**DATA PROVIDED**
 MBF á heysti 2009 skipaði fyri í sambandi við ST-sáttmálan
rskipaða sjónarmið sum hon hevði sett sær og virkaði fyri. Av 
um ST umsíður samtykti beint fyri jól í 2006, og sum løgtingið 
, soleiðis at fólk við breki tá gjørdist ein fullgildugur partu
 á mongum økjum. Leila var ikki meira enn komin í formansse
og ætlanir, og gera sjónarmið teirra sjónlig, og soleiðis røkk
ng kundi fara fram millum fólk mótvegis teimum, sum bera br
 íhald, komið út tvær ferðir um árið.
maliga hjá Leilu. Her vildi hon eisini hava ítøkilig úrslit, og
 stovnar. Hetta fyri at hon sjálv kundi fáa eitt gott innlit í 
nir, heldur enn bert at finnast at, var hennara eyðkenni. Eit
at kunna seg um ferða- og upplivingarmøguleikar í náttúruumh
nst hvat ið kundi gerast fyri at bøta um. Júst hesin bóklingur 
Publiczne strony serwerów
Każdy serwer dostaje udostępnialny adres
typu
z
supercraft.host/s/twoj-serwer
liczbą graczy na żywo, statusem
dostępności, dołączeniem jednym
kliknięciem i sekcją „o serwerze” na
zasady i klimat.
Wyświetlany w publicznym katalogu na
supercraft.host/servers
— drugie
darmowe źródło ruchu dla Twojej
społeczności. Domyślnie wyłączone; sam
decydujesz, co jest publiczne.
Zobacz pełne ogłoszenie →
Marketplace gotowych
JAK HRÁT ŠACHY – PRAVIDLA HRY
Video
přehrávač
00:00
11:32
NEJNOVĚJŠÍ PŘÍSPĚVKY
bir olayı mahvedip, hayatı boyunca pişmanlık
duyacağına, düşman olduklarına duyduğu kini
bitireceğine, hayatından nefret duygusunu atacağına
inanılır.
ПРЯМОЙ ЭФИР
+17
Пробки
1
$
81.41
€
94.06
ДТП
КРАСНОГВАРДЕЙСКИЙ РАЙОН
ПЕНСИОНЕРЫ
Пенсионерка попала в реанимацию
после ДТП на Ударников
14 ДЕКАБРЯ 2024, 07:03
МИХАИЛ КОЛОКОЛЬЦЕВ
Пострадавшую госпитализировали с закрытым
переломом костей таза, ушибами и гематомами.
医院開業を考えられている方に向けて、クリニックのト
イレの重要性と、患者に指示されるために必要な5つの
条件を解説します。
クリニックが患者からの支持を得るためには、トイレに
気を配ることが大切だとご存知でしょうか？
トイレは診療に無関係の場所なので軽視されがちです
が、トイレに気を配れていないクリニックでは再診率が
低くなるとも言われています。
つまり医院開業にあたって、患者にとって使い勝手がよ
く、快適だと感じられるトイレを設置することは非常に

==

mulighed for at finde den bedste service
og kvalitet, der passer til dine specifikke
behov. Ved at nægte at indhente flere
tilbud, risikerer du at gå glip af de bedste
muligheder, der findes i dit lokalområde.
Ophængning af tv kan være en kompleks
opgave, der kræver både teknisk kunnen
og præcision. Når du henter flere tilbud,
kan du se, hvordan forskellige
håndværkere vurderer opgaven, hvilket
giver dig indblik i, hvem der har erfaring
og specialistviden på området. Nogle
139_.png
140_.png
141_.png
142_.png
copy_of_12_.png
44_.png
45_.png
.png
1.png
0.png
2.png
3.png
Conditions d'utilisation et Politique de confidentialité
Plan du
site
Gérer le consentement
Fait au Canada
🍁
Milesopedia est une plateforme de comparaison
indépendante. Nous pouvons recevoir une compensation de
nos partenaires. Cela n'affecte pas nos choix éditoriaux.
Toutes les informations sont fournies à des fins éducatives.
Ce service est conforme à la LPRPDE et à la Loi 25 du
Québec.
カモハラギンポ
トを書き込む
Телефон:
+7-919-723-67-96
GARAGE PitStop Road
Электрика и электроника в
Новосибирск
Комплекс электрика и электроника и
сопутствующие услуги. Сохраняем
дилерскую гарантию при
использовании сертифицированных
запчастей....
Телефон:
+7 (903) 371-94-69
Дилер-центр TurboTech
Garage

==

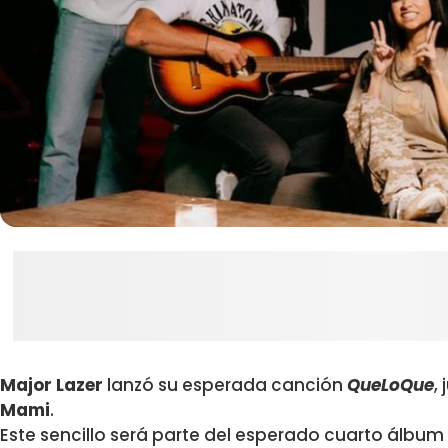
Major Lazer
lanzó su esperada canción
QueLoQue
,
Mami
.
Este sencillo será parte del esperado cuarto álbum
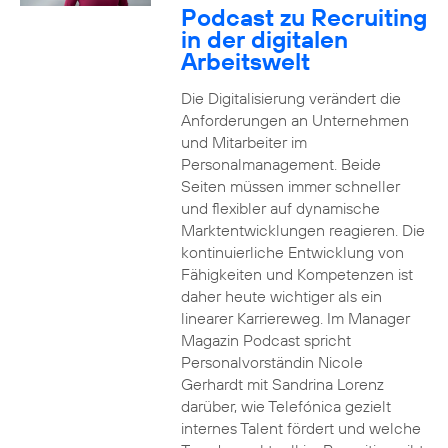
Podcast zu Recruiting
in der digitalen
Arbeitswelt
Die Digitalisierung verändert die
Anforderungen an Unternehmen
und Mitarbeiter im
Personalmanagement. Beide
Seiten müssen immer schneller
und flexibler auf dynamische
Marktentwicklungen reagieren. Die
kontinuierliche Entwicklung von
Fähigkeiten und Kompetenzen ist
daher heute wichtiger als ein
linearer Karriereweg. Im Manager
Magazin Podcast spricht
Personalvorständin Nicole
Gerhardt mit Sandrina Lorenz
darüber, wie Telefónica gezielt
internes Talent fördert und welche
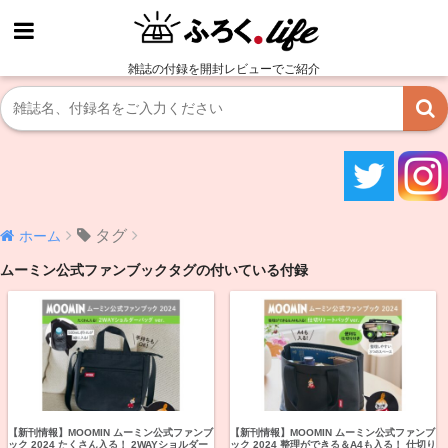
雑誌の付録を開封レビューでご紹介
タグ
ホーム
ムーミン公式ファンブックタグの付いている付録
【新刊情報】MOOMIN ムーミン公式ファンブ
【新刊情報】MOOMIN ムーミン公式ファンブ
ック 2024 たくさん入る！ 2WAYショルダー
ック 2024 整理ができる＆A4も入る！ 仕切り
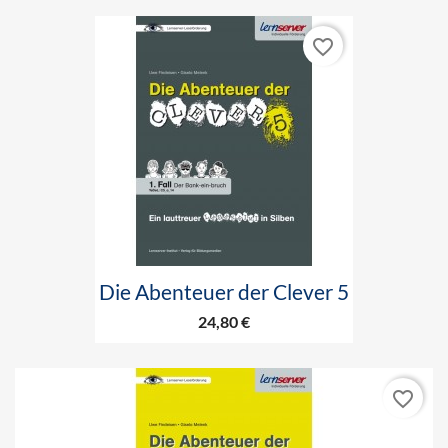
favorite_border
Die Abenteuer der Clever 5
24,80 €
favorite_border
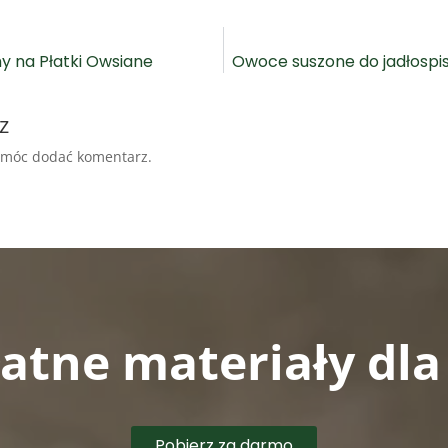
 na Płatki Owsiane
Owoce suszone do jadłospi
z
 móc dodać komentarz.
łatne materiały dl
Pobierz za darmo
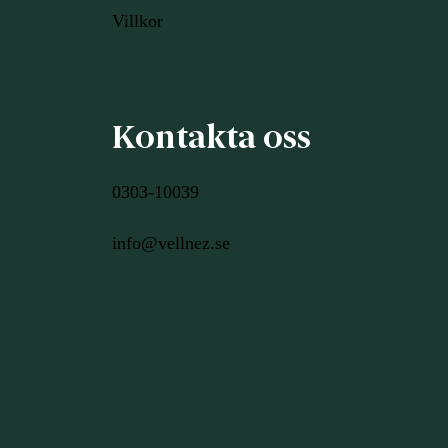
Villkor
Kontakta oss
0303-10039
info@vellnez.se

**TO DO**
Of the lines above, copy each that contains "soleiðis".

**WRITTEN ANSWER**
, soleiðis at fólk við breki tá gjørdist ein fullgildugur partu
og ætlanir, og gera sjónarmið teirra sjónlig, og soleiðis røkk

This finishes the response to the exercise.